Stored items:
%%

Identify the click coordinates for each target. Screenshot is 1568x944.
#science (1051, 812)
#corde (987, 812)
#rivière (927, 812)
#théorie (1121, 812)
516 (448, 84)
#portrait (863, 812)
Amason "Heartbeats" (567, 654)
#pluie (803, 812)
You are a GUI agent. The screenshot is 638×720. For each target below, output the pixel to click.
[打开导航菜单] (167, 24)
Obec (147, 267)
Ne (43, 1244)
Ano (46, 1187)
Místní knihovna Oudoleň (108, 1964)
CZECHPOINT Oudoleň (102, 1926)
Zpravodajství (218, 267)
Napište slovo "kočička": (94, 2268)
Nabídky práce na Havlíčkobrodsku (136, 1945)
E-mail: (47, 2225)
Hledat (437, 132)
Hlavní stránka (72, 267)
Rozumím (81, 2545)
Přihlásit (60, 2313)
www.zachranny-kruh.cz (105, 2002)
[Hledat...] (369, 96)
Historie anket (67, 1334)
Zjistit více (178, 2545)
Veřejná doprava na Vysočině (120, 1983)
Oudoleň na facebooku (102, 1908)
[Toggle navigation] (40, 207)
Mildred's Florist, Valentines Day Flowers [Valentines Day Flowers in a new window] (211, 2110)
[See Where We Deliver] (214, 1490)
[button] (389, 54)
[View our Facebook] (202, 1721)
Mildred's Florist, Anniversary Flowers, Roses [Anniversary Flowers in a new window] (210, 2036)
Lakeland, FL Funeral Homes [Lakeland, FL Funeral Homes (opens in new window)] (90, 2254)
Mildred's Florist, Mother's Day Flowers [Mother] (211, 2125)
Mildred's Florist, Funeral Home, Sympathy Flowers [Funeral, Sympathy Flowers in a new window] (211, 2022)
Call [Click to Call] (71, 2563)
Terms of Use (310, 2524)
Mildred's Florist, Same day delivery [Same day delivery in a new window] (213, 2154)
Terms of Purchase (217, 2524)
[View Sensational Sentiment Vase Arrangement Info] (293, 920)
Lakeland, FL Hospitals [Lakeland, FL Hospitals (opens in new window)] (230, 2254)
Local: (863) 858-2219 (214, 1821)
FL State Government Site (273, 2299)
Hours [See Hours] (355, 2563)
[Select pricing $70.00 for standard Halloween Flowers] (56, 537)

%%

What is needed: Having read the entries above, restate them all word for word.

Written solution:
Identify the click coordinates for each target. Screenshot is 1568x944.
#science (1051, 812)
#corde (987, 812)
#rivière (927, 812)
#théorie (1121, 812)
516 (448, 84)
#portrait (863, 812)
Amason "Heartbeats" (567, 654)
#pluie (803, 812)
You are a GUI agent. The screenshot is 638×720. For each target below, output the pixel to click.
[打开导航菜单] (167, 24)
Obec (147, 267)
Ne (43, 1244)
Ano (46, 1187)
Místní knihovna Oudoleň (108, 1964)
CZECHPOINT Oudoleň (102, 1926)
Zpravodajství (218, 267)
Napište slovo "kočička": (94, 2268)
Nabídky práce na Havlíčkobrodsku (136, 1945)
E-mail: (47, 2225)
Hledat (437, 132)
Hlavní stránka (72, 267)
Rozumím (81, 2545)
Přihlásit (60, 2313)
www.zachranny-kruh.cz (105, 2002)
[Hledat...] (369, 96)
Historie anket (67, 1334)
Zjistit více (178, 2545)
Veřejná doprava na Vysočině (120, 1983)
Oudoleň na facebooku (102, 1908)
[Toggle navigation] (40, 207)
Mildred's Florist, Valentines Day Flowers [Valentines Day Flowers in a new window] (211, 2110)
[See Where We Deliver] (214, 1490)
[button] (389, 54)
[View our Facebook] (202, 1721)
Mildred's Florist, Anniversary Flowers, Roses [Anniversary Flowers in a new window] (210, 2036)
Lakeland, FL Funeral Homes [Lakeland, FL Funeral Homes (opens in new window)] (90, 2254)
Mildred's Florist, Mother's Day Flowers [Mother] (211, 2125)
Mildred's Florist, Funeral Home, Sympathy Flowers [Funeral, Sympathy Flowers in a new window] (211, 2022)
Call [Click to Call] (71, 2563)
Terms of Use (310, 2524)
Mildred's Florist, Same day delivery [Same day delivery in a new window] (213, 2154)
Terms of Purchase (217, 2524)
[View Sensational Sentiment Vase Arrangement Info] (293, 920)
Lakeland, FL Hospitals [Lakeland, FL Hospitals (opens in new window)] (230, 2254)
Local: (863) 858-2219 (214, 1821)
FL State Government Site (273, 2299)
Hours [See Hours] (355, 2563)
[Select pricing $70.00 for standard Halloween Flowers] (56, 537)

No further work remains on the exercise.